*** Opening ENTRIES SHOWN ***

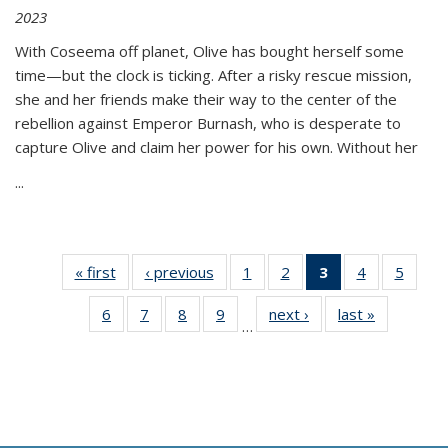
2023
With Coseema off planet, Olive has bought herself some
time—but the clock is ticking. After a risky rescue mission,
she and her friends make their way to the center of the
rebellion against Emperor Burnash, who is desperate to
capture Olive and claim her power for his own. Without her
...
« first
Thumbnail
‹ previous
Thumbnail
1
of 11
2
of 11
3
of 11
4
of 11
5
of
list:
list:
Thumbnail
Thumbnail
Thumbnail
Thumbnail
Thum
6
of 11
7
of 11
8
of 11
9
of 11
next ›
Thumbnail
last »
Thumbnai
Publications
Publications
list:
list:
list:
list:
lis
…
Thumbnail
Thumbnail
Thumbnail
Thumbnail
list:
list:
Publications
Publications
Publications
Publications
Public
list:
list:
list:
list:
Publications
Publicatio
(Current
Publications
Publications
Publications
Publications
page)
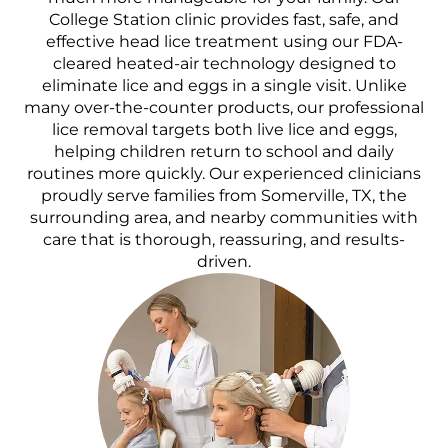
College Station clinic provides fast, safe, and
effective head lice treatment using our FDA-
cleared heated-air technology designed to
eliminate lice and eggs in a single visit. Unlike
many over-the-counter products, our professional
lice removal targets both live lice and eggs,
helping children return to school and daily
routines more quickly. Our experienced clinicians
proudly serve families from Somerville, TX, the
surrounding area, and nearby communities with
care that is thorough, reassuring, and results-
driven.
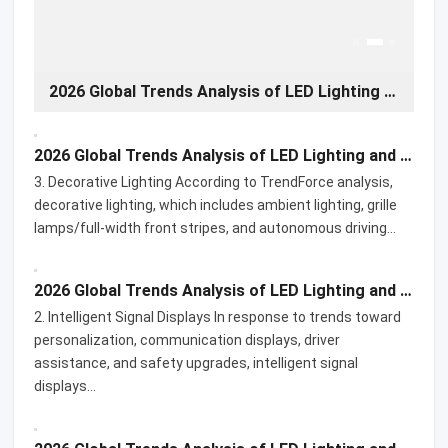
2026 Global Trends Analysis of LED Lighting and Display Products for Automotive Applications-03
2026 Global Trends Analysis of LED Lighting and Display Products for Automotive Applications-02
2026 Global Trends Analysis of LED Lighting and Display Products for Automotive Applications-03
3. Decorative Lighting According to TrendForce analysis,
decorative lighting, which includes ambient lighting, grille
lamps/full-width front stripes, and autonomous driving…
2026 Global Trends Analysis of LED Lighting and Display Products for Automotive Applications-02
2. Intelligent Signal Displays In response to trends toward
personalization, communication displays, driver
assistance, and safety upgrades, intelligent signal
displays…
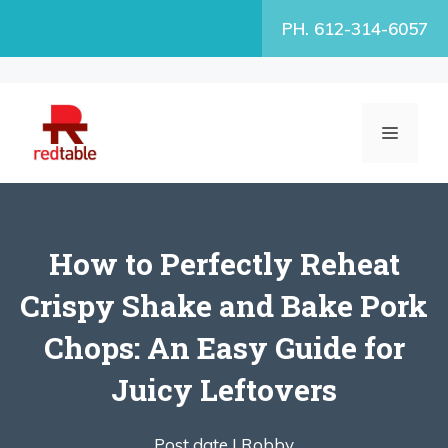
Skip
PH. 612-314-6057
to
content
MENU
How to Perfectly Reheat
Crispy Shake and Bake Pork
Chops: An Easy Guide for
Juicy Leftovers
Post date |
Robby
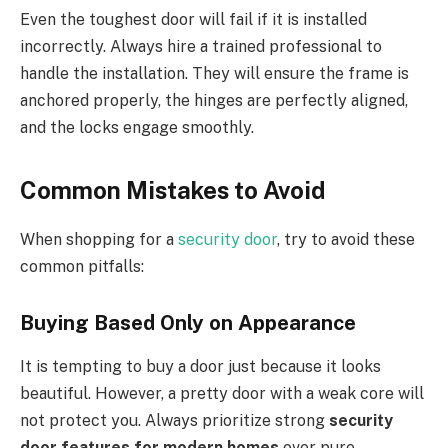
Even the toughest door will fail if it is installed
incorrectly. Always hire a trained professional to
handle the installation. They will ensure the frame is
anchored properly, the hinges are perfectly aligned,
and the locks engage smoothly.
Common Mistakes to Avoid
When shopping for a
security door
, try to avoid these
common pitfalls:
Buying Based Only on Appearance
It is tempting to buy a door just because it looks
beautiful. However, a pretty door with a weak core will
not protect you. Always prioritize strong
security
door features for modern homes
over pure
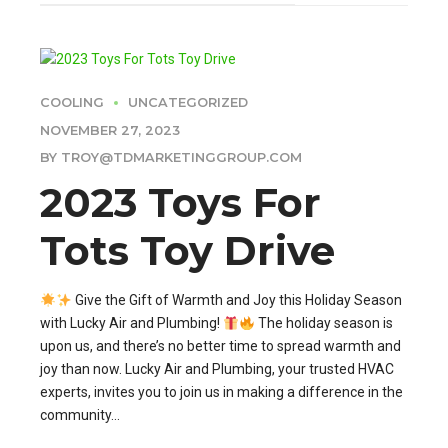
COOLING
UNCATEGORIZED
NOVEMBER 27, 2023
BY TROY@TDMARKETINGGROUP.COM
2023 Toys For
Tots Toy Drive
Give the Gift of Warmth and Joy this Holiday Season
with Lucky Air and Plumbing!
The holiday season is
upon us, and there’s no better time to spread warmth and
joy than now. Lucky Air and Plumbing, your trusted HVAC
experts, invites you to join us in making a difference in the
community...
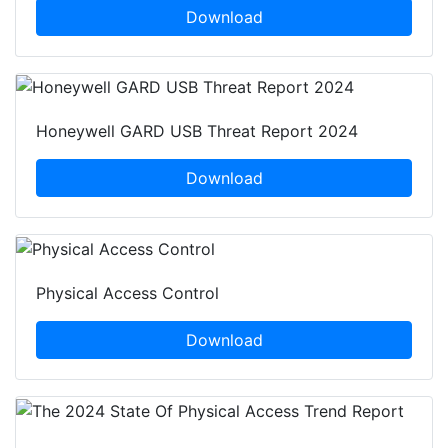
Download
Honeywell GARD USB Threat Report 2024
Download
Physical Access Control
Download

*** Closing ENTRIES SHOWN ***

◆ YOUR OBJECTIVE
Copy back exactly the lines above from the one containing "personalization, communication displays, driver" through the one containing "BY TROY@TDMARKETINGGROUP.COM", and leave every picture behind.

◆ TASK SOLUTION
personalization, communication displays, driver
assistance, and safety upgrades, intelligent signal
displays…
Skip
PH. 612-314-6057
to
content
MENU
How to Perfectly Reheat
Crispy Shake and Bake Pork
Chops: An Easy Guide for
Juicy Leftovers
Post date |
Robby
Even the toughest door will fail if it is installed
incorrectly. Always hire a trained professional to
handle the installation. They will ensure the frame is
anchored properly, the hinges are perfectly aligned,
and the locks engage smoothly.
Common Mistakes to Avoid
When shopping for a
security door
, try to avoid these
common pitfalls:
Buying Based Only on Appearance
It is tempting to buy a door just because it looks
beautiful. However, a pretty door with a weak core will
not protect you. Always prioritize strong
security
door features for modern homes
over pure
COOLING
UNCATEGORIZED
NOVEMBER 27, 2023
BY TROY@TDMARKETINGGROUP.COM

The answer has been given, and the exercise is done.